We therefore modified the multiplex assay to examine antibody reactivity to the S2 domain of the SARS-CoV2 spike protein and evaluated the initial time points (0-92 days) over which elevated OC43 antibody responses were found. Indeed, a robust correlation was found between my SARS-CoV2 S2-specific IgG and the OC43 spike IgG (Fig 3D) . In contrast, no such correlation was found between HKU1 and SARS-CoV2 S2. These data support the conclusion that the SARS-CoV2 S2 domain shares sufficient similarity with the S2 domain from OC43 such that mRNA-1273 vaccination augments preexisting immunity to OC43. I also examined saliva and nasal swab samples for the presence of anti-SARS-CoV2-specific IgG and IgA, as published data indicated that antibodies could indeed be found in these sites following mRNA vaccination (Corbett et al., 2021; Isho et al., 2020; MacMullan et al., 2021; Nahass et al., 2021) . Given my seasonal coronavirus infection, intranasal IgG and IgA against 229E seemed an effective positive control for the identification of mucosal antibodies. My results revealed a high amount of intranasal SARS-CoV2-specific IgG and IgA (Fig. 3E) . While intranasal 229E-specific IgA was elevated compared to SARS-CoV2-specific IgA, the amount of vaccine-elicited SARS-CoV2-specific IgG was considerably superior to 229E-specific IgG. It is unclear as to whether the anti-SARS-CoV2-specific IgG and IgA found in the mucosa was derived from intra-or extramucosal antibody production, though spill-over from extra-mucosal sources seems most likely.

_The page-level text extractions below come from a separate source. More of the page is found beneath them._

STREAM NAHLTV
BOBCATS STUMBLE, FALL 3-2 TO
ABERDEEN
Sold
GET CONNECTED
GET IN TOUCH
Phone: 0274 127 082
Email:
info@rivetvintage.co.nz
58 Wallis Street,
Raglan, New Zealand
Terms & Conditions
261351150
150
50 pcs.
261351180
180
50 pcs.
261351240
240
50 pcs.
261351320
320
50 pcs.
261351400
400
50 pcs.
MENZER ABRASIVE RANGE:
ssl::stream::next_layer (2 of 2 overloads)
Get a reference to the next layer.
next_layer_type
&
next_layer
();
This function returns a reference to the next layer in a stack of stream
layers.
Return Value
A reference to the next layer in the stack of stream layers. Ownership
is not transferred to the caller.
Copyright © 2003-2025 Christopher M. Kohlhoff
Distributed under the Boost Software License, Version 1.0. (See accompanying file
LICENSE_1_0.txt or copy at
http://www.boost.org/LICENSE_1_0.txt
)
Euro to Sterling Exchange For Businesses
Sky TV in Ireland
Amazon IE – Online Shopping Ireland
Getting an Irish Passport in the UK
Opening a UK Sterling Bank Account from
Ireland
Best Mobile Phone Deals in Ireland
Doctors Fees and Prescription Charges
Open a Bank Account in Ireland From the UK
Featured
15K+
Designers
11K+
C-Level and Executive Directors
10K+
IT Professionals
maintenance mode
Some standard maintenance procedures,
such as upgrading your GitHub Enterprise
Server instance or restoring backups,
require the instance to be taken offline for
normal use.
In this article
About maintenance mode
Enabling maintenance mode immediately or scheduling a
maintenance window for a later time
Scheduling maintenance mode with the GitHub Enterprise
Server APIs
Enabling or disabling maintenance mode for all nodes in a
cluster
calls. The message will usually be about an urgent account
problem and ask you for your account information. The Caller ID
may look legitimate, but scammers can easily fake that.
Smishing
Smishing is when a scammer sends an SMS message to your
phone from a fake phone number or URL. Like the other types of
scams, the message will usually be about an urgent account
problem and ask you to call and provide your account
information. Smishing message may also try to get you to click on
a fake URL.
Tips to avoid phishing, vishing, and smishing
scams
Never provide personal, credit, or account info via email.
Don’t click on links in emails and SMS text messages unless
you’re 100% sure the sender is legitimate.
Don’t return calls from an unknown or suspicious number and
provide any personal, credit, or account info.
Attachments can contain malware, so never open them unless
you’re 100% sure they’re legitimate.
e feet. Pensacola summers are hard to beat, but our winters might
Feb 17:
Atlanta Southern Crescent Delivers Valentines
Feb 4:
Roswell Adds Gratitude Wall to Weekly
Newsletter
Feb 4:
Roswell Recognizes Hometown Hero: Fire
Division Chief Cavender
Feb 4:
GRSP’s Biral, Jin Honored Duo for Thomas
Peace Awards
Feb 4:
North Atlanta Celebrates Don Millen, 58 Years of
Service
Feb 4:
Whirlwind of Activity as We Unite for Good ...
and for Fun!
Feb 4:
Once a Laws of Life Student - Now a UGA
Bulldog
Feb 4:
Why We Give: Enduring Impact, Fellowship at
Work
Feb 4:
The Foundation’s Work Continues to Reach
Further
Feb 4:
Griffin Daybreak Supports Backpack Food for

Regardless, earlier notions that the mRNA-vaccines failed to generate immune protection within the respiratory mucosa clearly need re-evaluation, particularly in light of the results from Seder and colleagues who identified respiratory-based immunity as a primary correlate of vaccineelicited host protection in non-human primates (Corbett et al., 2021) .

One year in, Moderna incorporated a 3 rd immunization into their trial design, and I was given the tertiary booster injection 407 days after my initial vaccination. Within 7 days post-boost, antibodies (IgG) specific to both the original Wuhan strain as well as to the Delta Variant improved substantially, extending beyond even the peak response observed after the secondary vaccination (Fig 4A) . The tertiary response peaked between 12-16 days post boost, and then began a decline more gradual than that observed after the second dose, as evaluated by the gMFI at a single serum dilution (Fig 4A, left) , and after calculation of EC50 from serial dilutions at each time point (Fig 4A, right) . This difference in antibody decay between post-secondary and -tertiary immunizations was most easily observed by evaluating the decay of the secondary and tertiary antibody responses by curve fit. The decline of anti-RBD IgG after the secondary vaccination fit exceptionally well (R 2 =0.9957) to an exponential, one phase decay rate (Fig 4B) .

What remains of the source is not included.